Different types of traffic signals are currently used to control traffic flows. On the railways train traffic is predominantly still controlled using light signals, which may be of widely differing types. All light signals generally have in common a signal plate, into which the luminous points are inserted. This signal plate is traditionally made of metal and designed for stability reasons either with elements that are curved at the sides and/or with a second supporting metal plate. The holes for the individual luminous points have to be created in the signal plate and the luminous points then have to be inserted into the holes and secured there. The metalworking required to do this means the method is complex and makes it necessary to provide further elements on the signal plate to secure the luminous points.

The object of the present invention is therefore to specify a method which can be used to provide a traffic signal with less outlay. A traffic signal of such type will also be specified.

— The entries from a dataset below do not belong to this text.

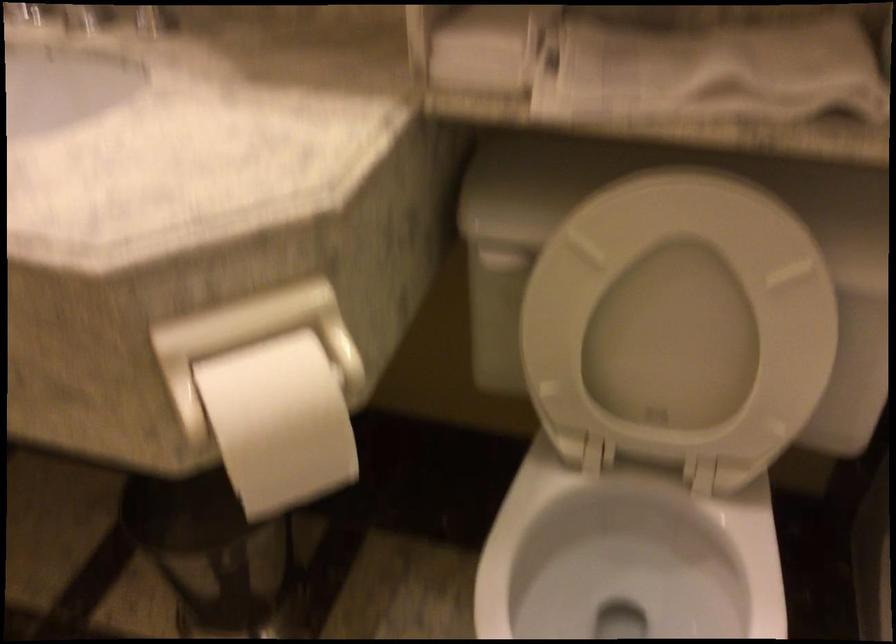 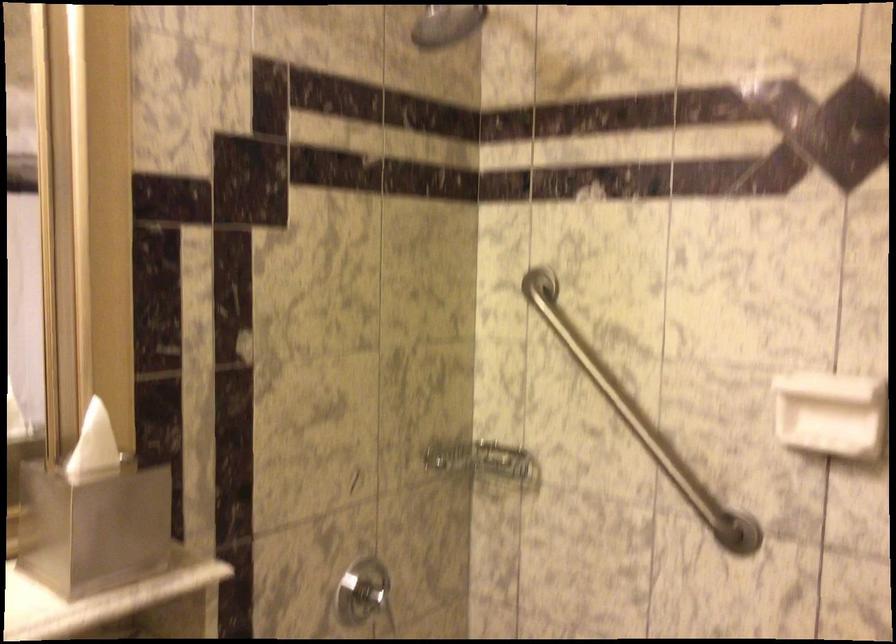 Question: How did the camera likely rotate?

Choices:
 (A) Left
 (B) Right
 (C) Up
 (D) Down

Answer: (B) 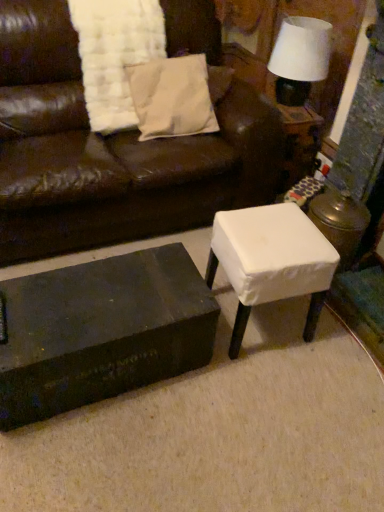 Question: Is white fabric lampshade at upper right surrounding white fabric-covered stool at right?

Choices:
 (A) yes
 (B) no

Answer: (B)

Question: From the image's perspective, is white fabric lampshade at upper right beneath white fabric-covered stool at right?

Choices:
 (A) no
 (B) yes

Answer: (A)

Question: Does white fabric lampshade at upper right have a smaller size compared to white fabric-covered stool at right?

Choices:
 (A) no
 (B) yes

Answer: (B)

Question: Does white fabric lampshade at upper right come behind white fabric-covered stool at right?

Choices:
 (A) no
 (B) yes

Answer: (A)

Question: Are white fabric lampshade at upper right and white fabric-covered stool at right far apart?

Choices:
 (A) yes
 (B) no

Answer: (B)

Question: Based on their positions, is black matte/wooden coffee table at lower left located to the left or right of white fabric-covered stool at right?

According to the invention this object is achieved with regard to the method by a method for producing a signal plate, in particular a signal plate for a railway signal, which comprises the following method steps:

a) providing a casting mold corresponding to the external form of the signal plate;
b) inserting at least one luminous point and/or at least one empty receptacle into the casting mold;
c) filling the casting mold with a free-flowing curable plastic to create a casting;
d) curing the plastic; and
e) removing the casting and in the case of cast-in empty receptacles inserting luminous points into the empty receptacle.

This allows the signal plate to be produced in a very simple manner, because the working process is simplified very significantly, in that the luminous points and/or the empty receptacles are positioned in the positions provided for them and are held by friction lock and form fit during the course of the casting process and the subsequent curing. Further processing steps to secure the luminous points and/or the empty receptacles are no longer required. It should be noted that a luminous point here refers to an insert with an integrated or integrable light source (e.g. an incandescent lamp, LED, etc.).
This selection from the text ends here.